Monday, May 9, 2011

Rediscovering the charm in "Charm City"


As I confessed in an earlier post, I am slightly terrified of Baltimore, based on its fictional portrayal in David Simon's TV shows. Yet I know its reality is far broader and more welcoming than that narrow, menace-filled vision.

So it was with gladness and relief that I attended the American Visionary Art Museum's Kinetic Sculpture Race on Saturday. There I saw families and friends working together to pedal and push giant creations across the city of Baltimore and into its harbor (on a short circuit to prove the seaworthiness of their crafts). Racers were dressed in wacky costumes, matching their sculptures, such as the Amish racers wearing suspenders and fake beards, pedaling their float-able buggy away from the water (below).

Six people dressed in lab coats, from the Howard Hughes Medical Institute, piloted the Lobe Trotter (below).


And the museum brought out its Fifi le Poodle—a sculpture on permanent display in one of the museum's annexes—to race again.

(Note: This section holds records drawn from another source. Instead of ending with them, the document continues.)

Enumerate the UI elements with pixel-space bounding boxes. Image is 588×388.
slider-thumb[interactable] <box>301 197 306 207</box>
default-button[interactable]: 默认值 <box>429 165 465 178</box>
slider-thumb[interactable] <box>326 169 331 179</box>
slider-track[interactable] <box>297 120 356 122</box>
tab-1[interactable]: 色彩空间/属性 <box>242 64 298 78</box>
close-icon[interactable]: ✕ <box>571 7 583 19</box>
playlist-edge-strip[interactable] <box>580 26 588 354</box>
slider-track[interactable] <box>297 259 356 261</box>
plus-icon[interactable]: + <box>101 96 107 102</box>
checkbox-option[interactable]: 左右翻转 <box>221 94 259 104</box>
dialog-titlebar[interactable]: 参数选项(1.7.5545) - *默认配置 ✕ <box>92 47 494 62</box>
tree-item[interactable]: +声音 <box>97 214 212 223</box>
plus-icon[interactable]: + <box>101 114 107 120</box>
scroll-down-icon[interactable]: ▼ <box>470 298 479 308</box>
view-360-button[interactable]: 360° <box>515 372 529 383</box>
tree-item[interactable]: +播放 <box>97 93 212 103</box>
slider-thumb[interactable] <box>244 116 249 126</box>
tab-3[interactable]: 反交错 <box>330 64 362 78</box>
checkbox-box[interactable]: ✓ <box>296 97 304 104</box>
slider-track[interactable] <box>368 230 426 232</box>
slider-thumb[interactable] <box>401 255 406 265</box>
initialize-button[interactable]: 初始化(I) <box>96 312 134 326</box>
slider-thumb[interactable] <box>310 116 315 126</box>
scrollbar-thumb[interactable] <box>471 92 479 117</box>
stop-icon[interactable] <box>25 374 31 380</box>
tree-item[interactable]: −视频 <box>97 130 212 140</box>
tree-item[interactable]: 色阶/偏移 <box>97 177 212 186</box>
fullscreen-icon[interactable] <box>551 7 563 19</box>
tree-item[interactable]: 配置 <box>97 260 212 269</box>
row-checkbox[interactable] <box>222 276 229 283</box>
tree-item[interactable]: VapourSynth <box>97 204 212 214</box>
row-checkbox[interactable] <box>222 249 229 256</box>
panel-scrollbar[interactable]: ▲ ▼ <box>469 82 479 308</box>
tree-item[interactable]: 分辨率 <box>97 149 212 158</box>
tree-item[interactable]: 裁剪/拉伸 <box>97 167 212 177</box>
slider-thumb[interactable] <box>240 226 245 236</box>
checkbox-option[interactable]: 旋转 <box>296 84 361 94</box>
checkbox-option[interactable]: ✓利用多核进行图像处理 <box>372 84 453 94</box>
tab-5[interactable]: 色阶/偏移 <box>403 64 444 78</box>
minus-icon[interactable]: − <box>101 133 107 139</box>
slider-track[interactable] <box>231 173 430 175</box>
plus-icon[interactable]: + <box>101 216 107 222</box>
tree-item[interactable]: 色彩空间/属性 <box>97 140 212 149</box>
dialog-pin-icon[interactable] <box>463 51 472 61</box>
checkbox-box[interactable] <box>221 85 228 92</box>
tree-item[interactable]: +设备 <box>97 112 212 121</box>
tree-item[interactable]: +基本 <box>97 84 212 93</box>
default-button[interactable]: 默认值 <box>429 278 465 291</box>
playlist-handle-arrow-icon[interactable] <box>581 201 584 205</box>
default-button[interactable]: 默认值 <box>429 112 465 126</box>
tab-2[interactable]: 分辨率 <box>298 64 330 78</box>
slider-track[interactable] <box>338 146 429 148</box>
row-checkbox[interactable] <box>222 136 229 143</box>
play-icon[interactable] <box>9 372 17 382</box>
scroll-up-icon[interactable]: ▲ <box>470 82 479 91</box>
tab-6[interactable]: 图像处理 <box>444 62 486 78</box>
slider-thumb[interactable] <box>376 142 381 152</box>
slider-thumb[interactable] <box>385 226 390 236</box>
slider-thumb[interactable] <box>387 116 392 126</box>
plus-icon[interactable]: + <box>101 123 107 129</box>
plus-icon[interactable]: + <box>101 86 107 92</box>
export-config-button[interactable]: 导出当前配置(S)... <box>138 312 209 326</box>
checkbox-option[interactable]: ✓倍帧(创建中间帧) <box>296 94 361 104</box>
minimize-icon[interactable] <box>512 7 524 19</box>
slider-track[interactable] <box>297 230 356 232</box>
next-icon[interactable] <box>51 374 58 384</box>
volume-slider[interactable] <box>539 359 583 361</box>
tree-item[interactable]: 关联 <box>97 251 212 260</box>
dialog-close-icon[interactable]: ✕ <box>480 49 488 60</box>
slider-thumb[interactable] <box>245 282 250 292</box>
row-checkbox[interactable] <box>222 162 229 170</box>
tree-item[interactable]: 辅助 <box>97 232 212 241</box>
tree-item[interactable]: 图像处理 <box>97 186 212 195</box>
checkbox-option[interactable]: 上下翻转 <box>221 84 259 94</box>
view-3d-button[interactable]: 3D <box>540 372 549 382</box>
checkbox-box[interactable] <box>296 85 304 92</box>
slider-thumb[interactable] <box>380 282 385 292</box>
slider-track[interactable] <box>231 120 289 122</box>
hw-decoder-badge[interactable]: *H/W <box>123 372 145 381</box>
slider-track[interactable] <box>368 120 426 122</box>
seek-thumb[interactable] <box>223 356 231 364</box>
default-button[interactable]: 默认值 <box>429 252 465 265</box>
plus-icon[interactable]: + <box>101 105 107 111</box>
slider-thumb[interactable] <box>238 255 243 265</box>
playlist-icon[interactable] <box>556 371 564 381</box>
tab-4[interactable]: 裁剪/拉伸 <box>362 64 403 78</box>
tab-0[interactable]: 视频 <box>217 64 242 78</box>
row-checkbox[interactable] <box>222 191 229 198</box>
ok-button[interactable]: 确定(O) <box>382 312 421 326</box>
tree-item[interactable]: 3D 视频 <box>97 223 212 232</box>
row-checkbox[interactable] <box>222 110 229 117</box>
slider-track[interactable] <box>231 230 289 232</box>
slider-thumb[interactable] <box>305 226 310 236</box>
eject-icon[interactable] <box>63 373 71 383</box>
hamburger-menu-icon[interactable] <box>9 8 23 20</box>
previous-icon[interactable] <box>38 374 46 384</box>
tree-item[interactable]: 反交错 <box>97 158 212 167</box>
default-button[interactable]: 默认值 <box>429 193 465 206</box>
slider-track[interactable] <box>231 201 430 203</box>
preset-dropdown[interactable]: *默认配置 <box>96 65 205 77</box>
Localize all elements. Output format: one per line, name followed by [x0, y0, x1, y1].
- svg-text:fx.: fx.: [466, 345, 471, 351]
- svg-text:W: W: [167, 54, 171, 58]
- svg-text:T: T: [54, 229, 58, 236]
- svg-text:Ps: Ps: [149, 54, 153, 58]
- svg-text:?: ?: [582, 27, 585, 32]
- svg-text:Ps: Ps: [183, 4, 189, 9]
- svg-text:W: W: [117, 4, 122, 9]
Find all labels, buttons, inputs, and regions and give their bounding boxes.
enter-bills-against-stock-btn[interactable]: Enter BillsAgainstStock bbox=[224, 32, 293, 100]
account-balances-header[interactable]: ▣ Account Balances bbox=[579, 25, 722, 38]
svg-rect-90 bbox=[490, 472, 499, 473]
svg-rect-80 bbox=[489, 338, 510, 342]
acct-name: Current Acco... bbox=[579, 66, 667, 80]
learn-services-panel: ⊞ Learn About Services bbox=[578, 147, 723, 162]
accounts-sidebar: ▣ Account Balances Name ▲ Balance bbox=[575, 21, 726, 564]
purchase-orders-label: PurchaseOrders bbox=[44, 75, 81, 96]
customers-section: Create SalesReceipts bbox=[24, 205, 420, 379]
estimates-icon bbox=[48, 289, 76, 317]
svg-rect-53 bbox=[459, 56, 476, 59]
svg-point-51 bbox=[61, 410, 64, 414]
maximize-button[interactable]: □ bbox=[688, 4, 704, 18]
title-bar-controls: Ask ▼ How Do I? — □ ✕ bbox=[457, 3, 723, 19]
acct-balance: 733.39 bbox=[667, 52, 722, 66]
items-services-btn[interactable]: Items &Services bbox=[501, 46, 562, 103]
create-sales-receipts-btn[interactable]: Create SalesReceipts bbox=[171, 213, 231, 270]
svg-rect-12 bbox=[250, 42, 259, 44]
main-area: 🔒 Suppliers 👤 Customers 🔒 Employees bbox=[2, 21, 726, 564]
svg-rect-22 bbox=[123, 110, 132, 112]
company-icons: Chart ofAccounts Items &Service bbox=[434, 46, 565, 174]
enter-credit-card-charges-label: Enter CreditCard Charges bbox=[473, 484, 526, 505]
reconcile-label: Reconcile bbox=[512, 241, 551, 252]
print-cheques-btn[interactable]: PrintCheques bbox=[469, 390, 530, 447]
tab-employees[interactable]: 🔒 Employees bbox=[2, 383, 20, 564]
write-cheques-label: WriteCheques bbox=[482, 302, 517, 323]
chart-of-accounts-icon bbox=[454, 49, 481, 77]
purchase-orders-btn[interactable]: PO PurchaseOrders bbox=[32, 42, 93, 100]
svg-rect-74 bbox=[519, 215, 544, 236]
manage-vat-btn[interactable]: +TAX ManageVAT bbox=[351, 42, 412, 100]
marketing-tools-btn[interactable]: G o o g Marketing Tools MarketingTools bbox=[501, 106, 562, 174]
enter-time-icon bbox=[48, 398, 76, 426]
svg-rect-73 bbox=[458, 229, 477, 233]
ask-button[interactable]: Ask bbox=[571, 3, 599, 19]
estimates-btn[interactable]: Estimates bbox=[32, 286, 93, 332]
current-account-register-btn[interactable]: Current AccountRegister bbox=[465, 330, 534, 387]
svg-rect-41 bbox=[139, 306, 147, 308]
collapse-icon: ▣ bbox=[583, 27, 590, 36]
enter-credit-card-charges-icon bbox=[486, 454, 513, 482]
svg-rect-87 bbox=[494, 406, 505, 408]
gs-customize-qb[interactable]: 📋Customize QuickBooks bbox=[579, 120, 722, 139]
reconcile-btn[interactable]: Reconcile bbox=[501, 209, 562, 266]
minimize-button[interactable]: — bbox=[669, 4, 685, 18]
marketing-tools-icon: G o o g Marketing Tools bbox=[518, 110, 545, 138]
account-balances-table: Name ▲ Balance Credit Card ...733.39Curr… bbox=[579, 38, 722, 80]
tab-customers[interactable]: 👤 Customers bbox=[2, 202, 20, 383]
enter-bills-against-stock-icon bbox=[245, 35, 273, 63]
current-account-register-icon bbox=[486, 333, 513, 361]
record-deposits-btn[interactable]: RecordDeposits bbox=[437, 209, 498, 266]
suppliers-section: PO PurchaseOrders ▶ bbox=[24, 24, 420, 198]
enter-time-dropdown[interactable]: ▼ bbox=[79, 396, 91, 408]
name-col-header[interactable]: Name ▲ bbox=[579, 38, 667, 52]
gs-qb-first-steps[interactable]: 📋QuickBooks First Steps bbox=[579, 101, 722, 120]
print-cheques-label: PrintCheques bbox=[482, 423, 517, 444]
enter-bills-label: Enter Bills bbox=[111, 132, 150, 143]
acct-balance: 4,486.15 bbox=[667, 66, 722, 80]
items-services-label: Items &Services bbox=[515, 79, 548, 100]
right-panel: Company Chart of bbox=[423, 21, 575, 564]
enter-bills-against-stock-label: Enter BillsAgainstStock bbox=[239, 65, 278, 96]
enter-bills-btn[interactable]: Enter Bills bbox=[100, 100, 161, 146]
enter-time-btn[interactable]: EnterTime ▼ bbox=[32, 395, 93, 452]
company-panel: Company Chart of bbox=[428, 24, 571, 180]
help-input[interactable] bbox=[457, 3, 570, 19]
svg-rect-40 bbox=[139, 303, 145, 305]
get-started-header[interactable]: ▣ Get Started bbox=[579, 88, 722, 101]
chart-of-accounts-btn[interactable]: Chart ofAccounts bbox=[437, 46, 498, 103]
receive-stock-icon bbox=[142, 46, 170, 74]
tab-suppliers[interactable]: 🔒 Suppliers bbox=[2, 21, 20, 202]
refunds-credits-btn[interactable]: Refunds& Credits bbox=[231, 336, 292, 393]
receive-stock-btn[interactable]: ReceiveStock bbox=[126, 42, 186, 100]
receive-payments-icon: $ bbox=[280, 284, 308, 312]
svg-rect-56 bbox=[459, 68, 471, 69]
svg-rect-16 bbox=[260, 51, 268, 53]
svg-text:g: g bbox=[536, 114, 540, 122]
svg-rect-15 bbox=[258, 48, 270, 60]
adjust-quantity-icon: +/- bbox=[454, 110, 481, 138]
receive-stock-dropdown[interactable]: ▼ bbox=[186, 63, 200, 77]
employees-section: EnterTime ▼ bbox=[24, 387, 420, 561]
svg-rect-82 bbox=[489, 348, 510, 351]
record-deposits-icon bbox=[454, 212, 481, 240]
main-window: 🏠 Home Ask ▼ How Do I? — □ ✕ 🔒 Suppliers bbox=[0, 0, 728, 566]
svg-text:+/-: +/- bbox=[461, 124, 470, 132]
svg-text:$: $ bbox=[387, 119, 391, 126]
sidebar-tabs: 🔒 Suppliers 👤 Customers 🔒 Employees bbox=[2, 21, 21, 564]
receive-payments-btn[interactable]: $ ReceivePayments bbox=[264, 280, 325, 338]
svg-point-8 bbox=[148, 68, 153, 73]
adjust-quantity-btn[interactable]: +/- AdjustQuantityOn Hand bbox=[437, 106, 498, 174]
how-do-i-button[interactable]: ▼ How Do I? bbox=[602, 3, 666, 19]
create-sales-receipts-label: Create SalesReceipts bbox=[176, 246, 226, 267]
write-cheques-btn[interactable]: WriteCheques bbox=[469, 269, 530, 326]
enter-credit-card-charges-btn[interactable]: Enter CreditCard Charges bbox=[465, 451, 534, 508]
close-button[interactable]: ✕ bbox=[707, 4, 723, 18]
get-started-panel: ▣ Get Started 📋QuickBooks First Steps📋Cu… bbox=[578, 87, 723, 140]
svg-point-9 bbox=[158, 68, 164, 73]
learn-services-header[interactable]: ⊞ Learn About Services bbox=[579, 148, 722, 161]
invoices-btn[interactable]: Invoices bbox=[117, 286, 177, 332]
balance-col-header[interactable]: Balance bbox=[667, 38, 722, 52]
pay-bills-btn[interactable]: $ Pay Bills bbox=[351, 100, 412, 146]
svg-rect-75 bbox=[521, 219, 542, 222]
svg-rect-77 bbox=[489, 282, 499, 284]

Many in the crowd dressed with the same panache. There were men and women in tutus, glitter pants, colorful wigs, and wacky hats. There were more normal types, too, parents and kids, couples, groups of friends.

Even as we walked around Canton, the nearby neighborhood, there wasn't a Stringer Bell or Marlo in sight. Just people walking, sitting on park benches, drinking beer, eating Italian pastries. It was all so normal—and beautiful in its normalcy. It made me realize that any fictional description of a place or time is always going to be limited, no matter how many characters or scenes its features.